◆ **What is expected**: Without any pictures, print exactly the lines that run from the start of the data through the line containing "l’utilisation de nos".

◆ **Supplied information**:
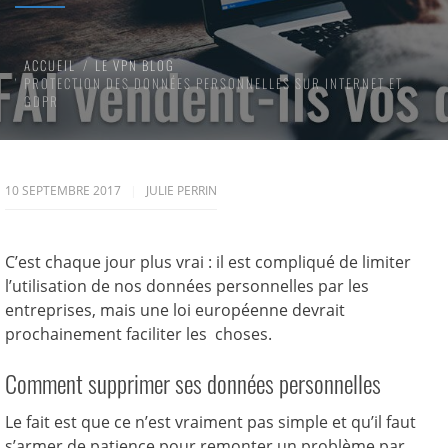
ACCUEIL
LE VPN BLOG
PROTECTION DES DONNÉES PERSONNELLES SUR INTERNET ET
GDPR
10 SEPTEMBRE 2017
JULIE PERRIN
C’est chaque jour plus vrai : il est compliqué de limiter
l’utilisation de nos données personnelles par les
entreprises, mais une loi européenne devrait
prochainement faciliter les choses.
Comment supprimer ses données personnelles
Le fait est que ce n’est vraiment pas simple et qu’il faut
s’armer de patience pour remonter un problème par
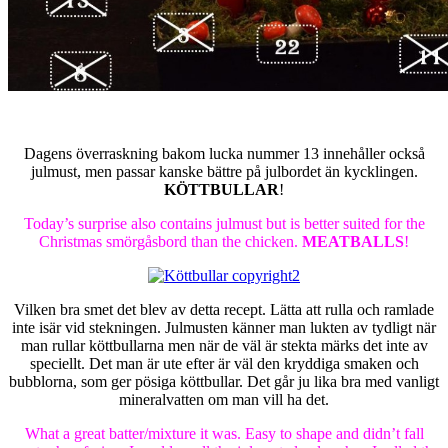
Dagens överraskning bakom lucka nummer 13 innehåller också
julmust, men passar kanske bättre på julbordet än kycklingen.
KÖTTBULLAR
!
Today’s surprise also contains julmust but is better suited for the
Christmas smörgåsbord than the chicken.
MEATBALLS
!
Vilken bra smet det blev av detta recept. Lätta att rulla och ramlade
inte isär vid stekningen. Julmusten känner man lukten av tydligt när
man rullar köttbullarna men när de väl är stekta märks det inte av
speciellt. Det man är ute efter är väl den kryddiga smaken och
bubblorna, som ger pösiga köttbullar. Det går ju lika bra med vanligt
mineralvatten om man vill ha det.
What a great batter/mixture it was. Easy to shape and didn’t fall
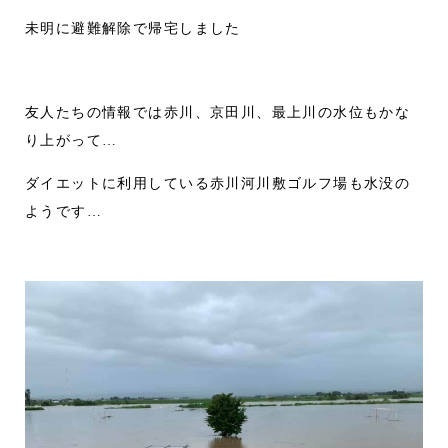
未明に避難解除で帰宅しました
友人たちの情報では赤川、京田川、最上川の水位もかな
り上がって…
ダイエットに利用している赤川河川敷ゴルフ場も水没の
ようです…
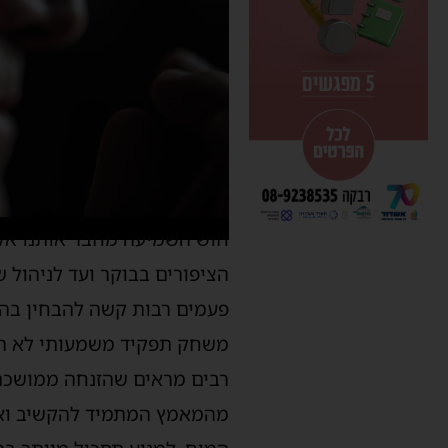
חוש השמיעה מחבר אותנו אל 
הציפורים בבוקר ועד לניהול 
פעמים רבות קשה להבחין בה 
משחק תפקיד
משמעותי
לא רק
רבים
מראים
ש
הזנחה ממושכת 
מהמאמץ המתמיד להקשיב ואף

◆ **Reply**:
ACCUEIL
LE VPN BLOG
PROTECTION DES DONNÉES PERSONNELLES SUR INTERNET ET
GDPR
10 SEPTEMBRE 2017
JULIE PERRIN
C’est chaque jour plus vrai : il est compliqué de limiter
l’utilisation de nos données personnelles par les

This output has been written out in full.